ISLAMABAD: Defence Minister Khurram Dastgir on Wednesday said India had not only wasted the opportunity for normalisation of ties with Pakistan, but was also restricting space for peace lobby through its aggressive anti-Pakistan rhetoric.

The defence minister, while making a policy statement in the Senate on defence policy, said: “The unremittingly hostile, anti-Pakistan stance by the current Indian government has drastically reduced the space for any advocacy of peace.”

The statement was made a couple of days after Indian Defence Minister Nirmala Sitharaman threatened to make Pakistan pay for the militant attack on a military camp in Sunjuwan in India-held Kashmir which left six soldiers and a civilian dead.

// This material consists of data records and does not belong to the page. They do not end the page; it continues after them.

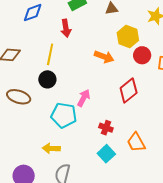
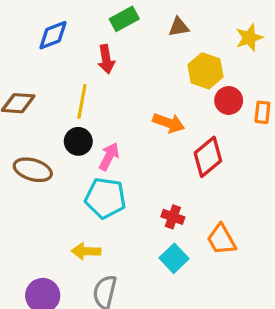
orange arrow: (104, 57) -> (169, 123), moved
pink arrow: (84, 98) -> (109, 156), moved

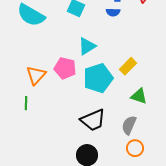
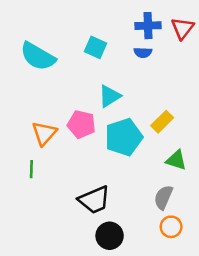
black trapezoid: (93, 120) -> (94, 200), moved

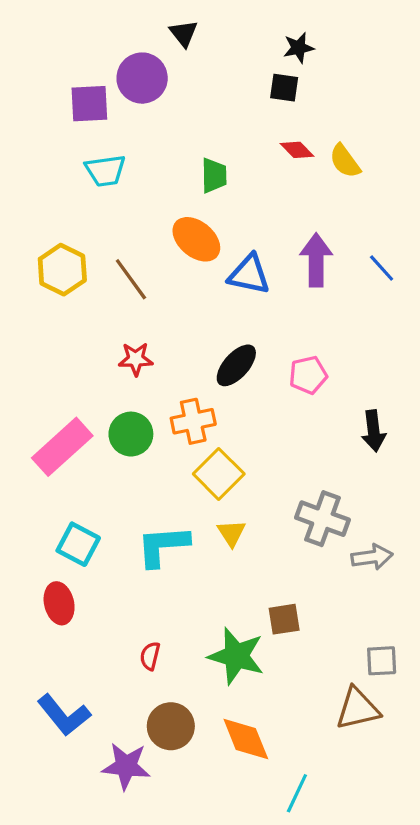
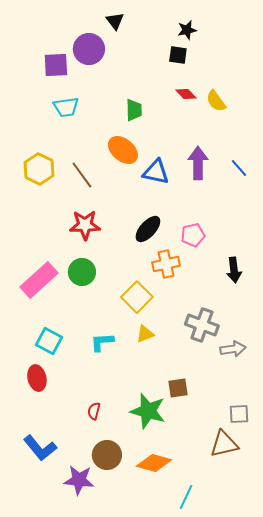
red star: (136, 359) -> (85, 225), size x1.4
orange cross: (193, 421) -> (166, 264), moved
yellow triangle: (231, 533) -> (145, 334), turned 42
cyan L-shape: (163, 546) -> (102, 342), size x0.7
orange diamond: (246, 739) -> (154, 463), turned -52

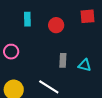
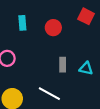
red square: (87, 16) -> (86, 16), turned 35

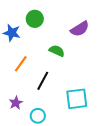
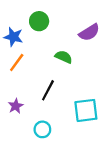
orange line: (21, 64) -> (17, 62), moved
purple star: (16, 103) -> (16, 106), moved

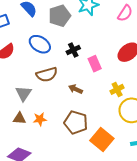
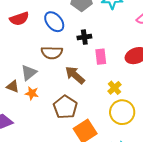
brown arrow: (75, 89) -> (75, 75), size x1.5
yellow cross: (117, 89) -> (115, 88), turned -32
gray triangle: (24, 93) -> (29, 73), moved

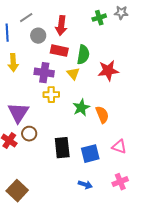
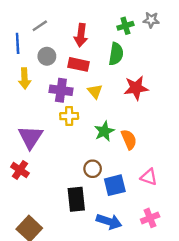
gray circle: (38, 36) -> (47, 56), moved
green semicircle: (83, 55) -> (116, 54), moved
brown circle: (29, 134) -> (93, 169), moved
black rectangle: (62, 148) -> (76, 199), moved
blue arrow: (85, 185) -> (109, 222), size x1.5

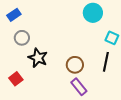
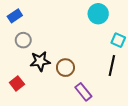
black star: (38, 58) -> (40, 61), turned -30
brown circle: (75, 65) -> (65, 68), moved

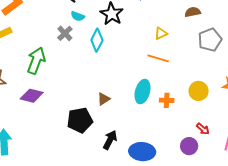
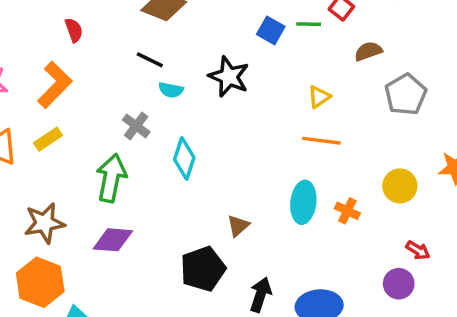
gray cross: (65, 33) -> (136, 126), moved
cyan diamond: (97, 40) -> (184, 159), moved
orange cross: (167, 100) -> (347, 211), turned 32

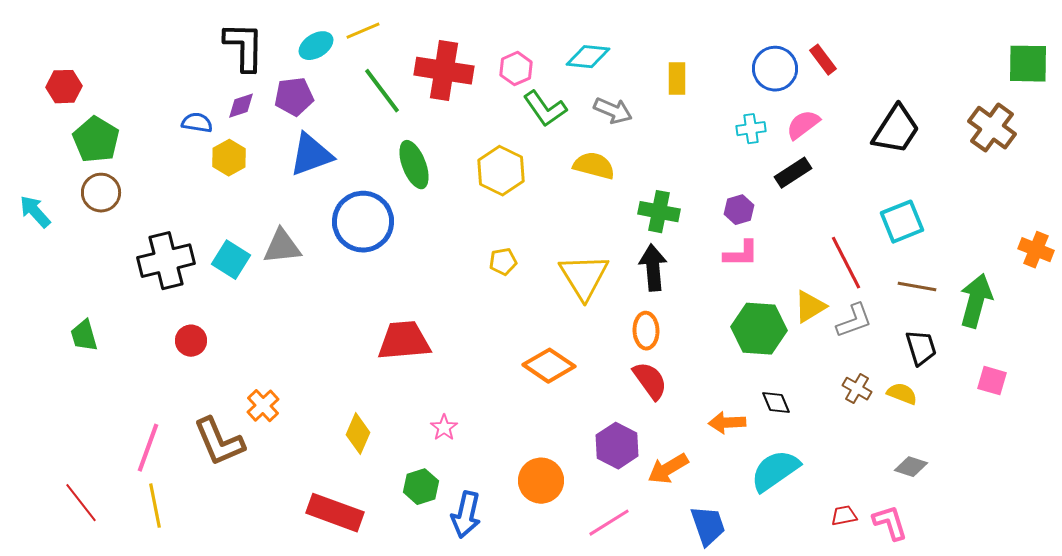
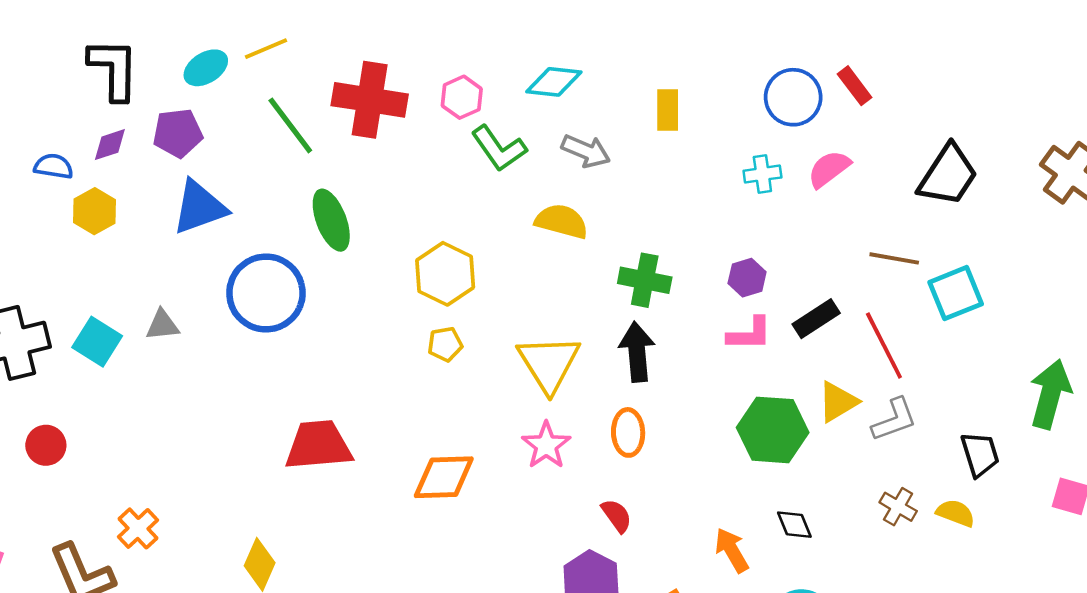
yellow hexagon: (501, 171) -> (445, 274), moved
black rectangle: (793, 173) -> (816, 319), moved
gray triangle: (282, 247) -> (162, 325), size x0.7
brown line: (917, 287) -> (894, 258), moved
orange diamond: (549, 366) -> (444, 477), moved, turned -36
red semicircle: (650, 381) -> (617, 516), moved, size x0.7
orange arrow: (727, 423) -> (732, 550), turned 63
pink star: (444, 428) -> (546, 445), moved, size x1.4

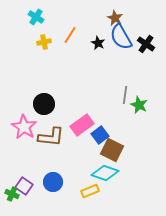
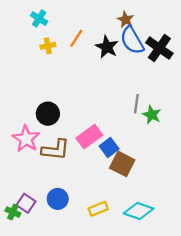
black star: (98, 43) -> (107, 47), size x1.5
black cross: (146, 44) -> (159, 48), size x1.4
cyan diamond: (105, 173) -> (139, 211), moved

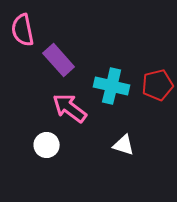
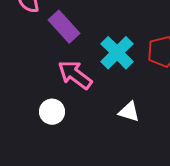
cyan cross: (112, 86) -> (117, 53), turned 32

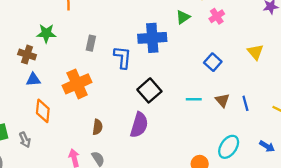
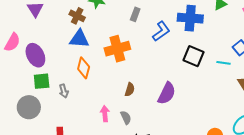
blue L-shape: (123, 57) -> (161, 31), turned 40
blue triangle: (33, 80) -> (79, 39), size x1.5
black square: (149, 90) -> (193, 56), moved, turned -35
cyan line: (194, 99) -> (224, 63), moved

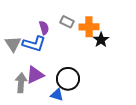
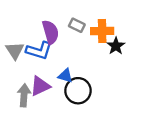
purple semicircle: (44, 28) -> (50, 32), size x1.5
blue triangle: (57, 95) -> (65, 76), moved

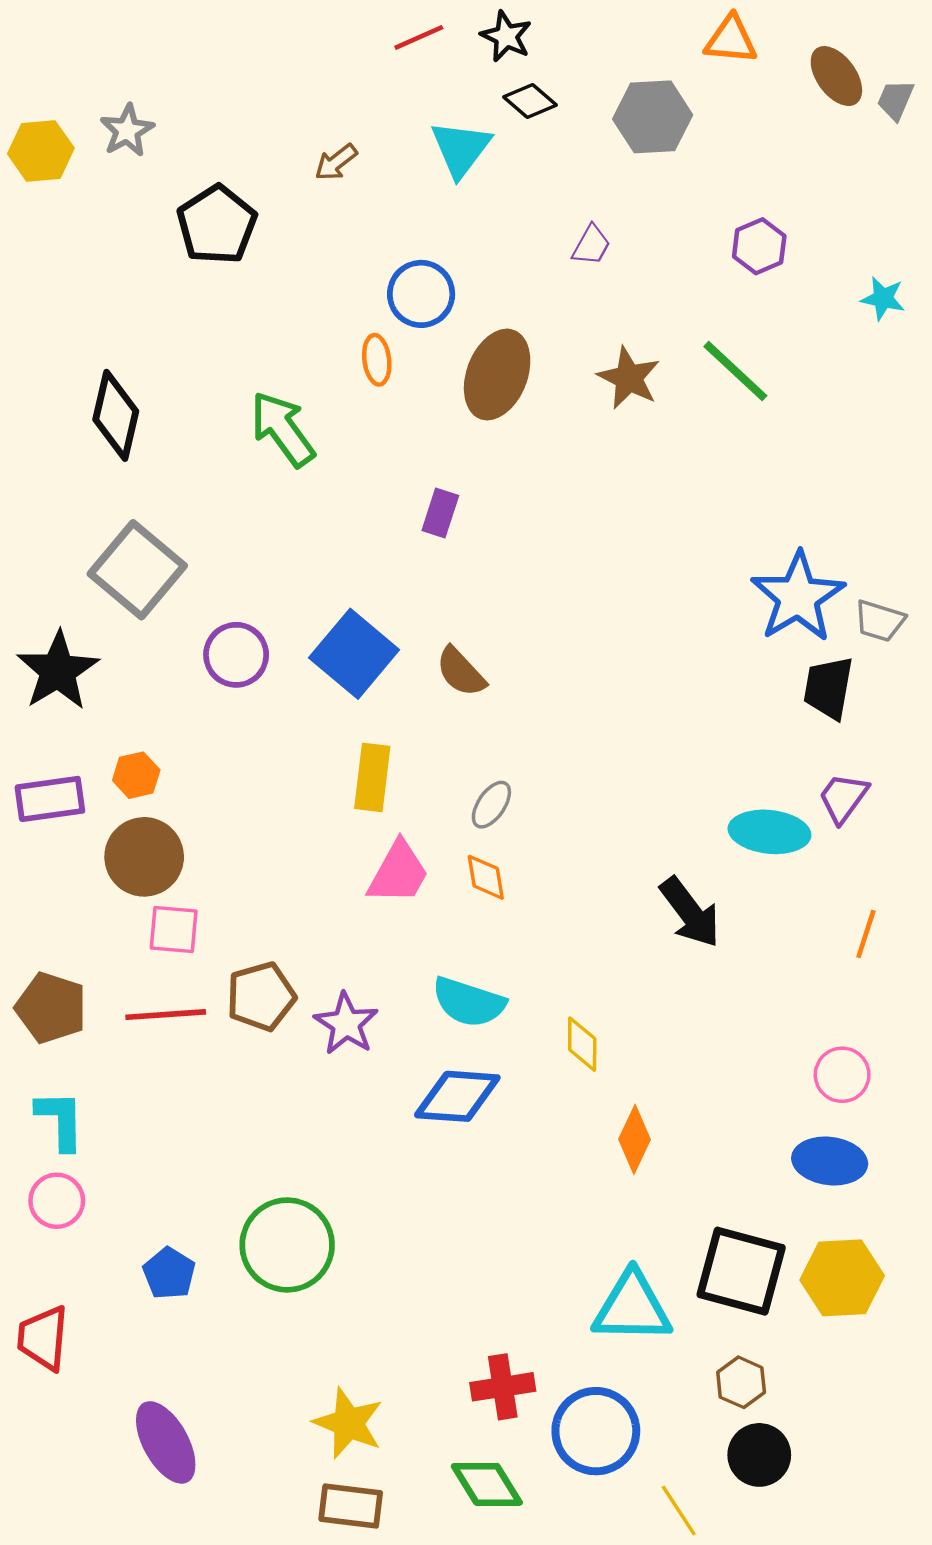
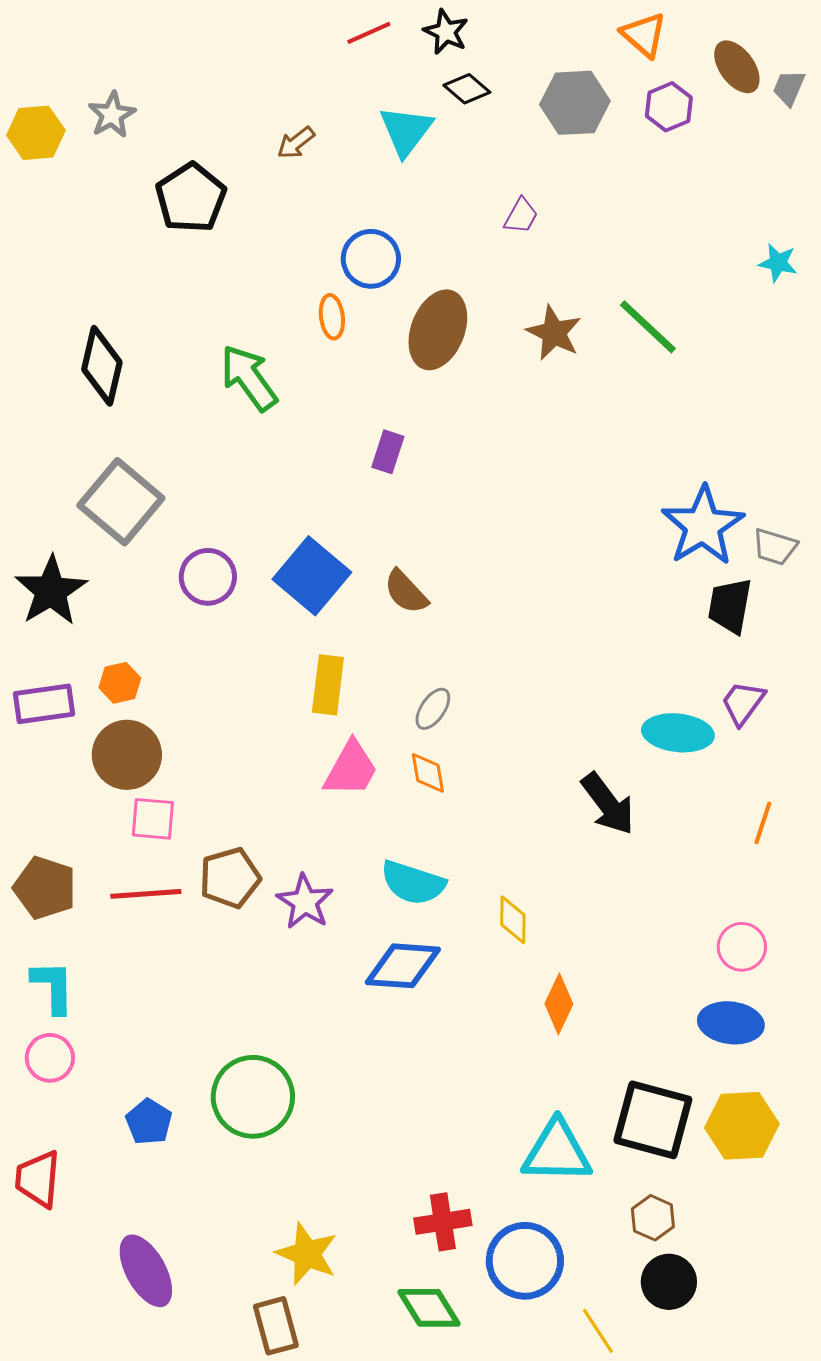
orange triangle: (731, 40) -> (644, 35), turned 36
purple hexagon: (759, 246) -> (669, 107), moved
brown rectangle: (351, 1506) -> (276, 1326), moved, turned 68

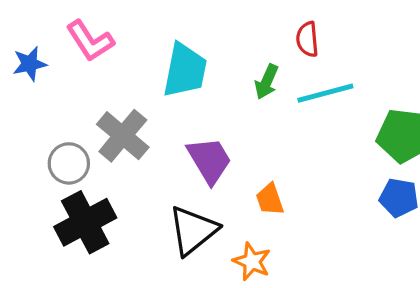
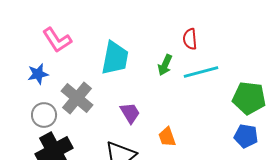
blue star: (30, 64) -> (38, 74), moved
purple trapezoid: (209, 160) -> (130, 113), size x0.7

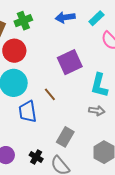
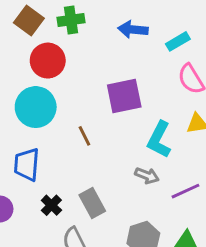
blue trapezoid: (28, 112) -> (27, 164), moved
gray rectangle: (65, 137) -> (92, 203), turned -72
black cross: (36, 157) -> (51, 205), moved

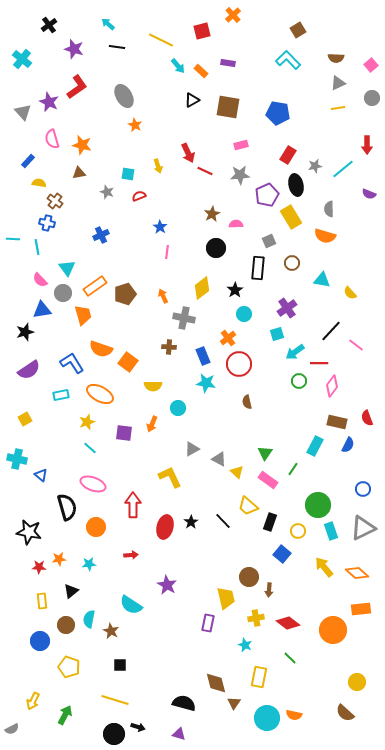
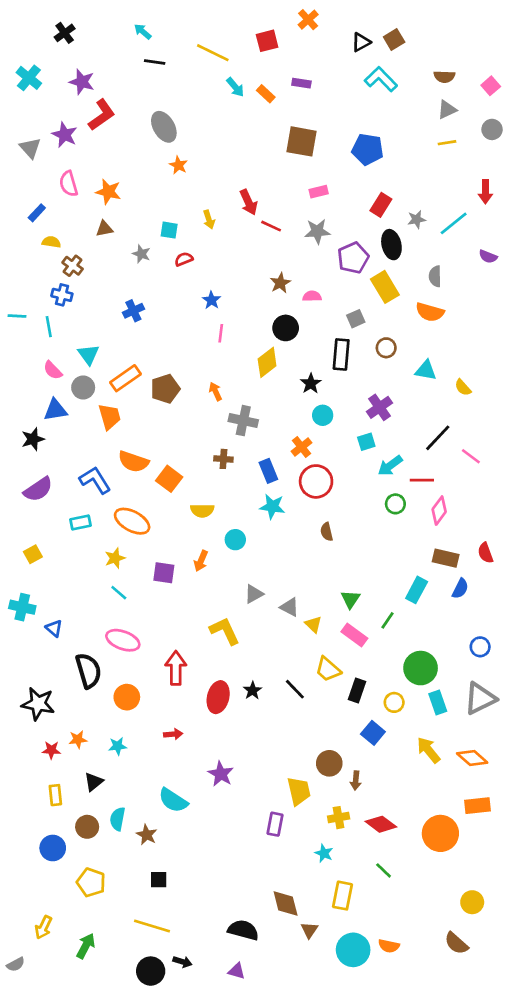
purple star: (74, 49) -> (82, 82), moved
black triangle: (192, 100) -> (361, 42), moved
yellow diamond: (202, 288) -> (267, 362), moved

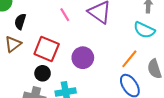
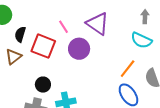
red square: (47, 49) -> (43, 46), moved
purple circle: (83, 58) -> (79, 49), moved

Although strains in Pakistan-India ties and New Delhi’s hostile posture towards Islamabad aren’t new, anti-Pakistan bashing touched new levels under the Modi government and became increasingly vitriolic over the years. The Indian government used the rhetoric to appease its hardline constituents at home and internationally keep the pressure on the neighbour.

Pakistan bashing in statements by Indian leaders was, meanwhile, accompanied by escalation in ceasefire violations along the Line of Control and the Working Boundary.

Last year, the highest number of violations in a year — 1881 — were recorded since the understanding on ceasefire went into effect in 2003, resulting in the killing of 87 civilians and soldiers. The pattern has continued this year and there have been more than 200 violations in the first six weeks of 2018 in which around 14 people have lost their lives.

“The escalation in Indian bombings on the Line of Control has been matched with escalation in anti-Pakistan rhetoric, which often descends into baiting and bashing,” the defence minister recalled.

Mr Dastgir noted that Indian government also wasted the opportunity for making peace at a time when a political consensus existed within Pakistan for improving relations with India. He further pointed towards India’s Cold Start Doctrine, massive military build-up, and change in wartime and peace deployments as a proof of Delhi’s hostile attitude towards Pakistan.

“Pakistan’s perception of threat from India is not reflex; it is based upon a thorough assessment of Indian capacity to threaten Pakis­tan’s military from an unprecedented forward position,” he maintained and reminded that “the threat is calculated on capacity, not intent”.